◆ EXERCISE BRIEF
Each line of the material holding the word "Beninca" must be identified and copied.

─── INPUT RECORDS ───

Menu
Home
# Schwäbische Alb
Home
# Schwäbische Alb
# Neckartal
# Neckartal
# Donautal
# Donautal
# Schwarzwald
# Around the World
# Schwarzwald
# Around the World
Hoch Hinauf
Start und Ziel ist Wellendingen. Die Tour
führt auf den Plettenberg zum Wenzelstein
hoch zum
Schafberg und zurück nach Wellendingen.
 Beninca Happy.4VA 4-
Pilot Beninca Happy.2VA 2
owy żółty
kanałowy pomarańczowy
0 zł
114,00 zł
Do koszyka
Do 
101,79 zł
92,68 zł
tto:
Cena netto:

───
─── INPUT RECORDS ───

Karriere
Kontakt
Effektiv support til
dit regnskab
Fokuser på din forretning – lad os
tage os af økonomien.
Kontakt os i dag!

───
─── INPUT RECORDS ───

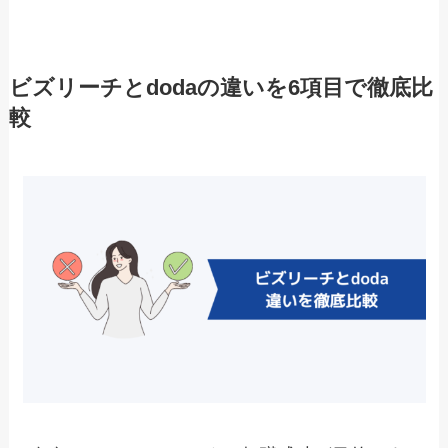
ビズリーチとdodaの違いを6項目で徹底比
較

───

◆ EXERCISE RESULT
 Beninca Happy.4VA 4-
Pilot Beninca Happy.2VA 2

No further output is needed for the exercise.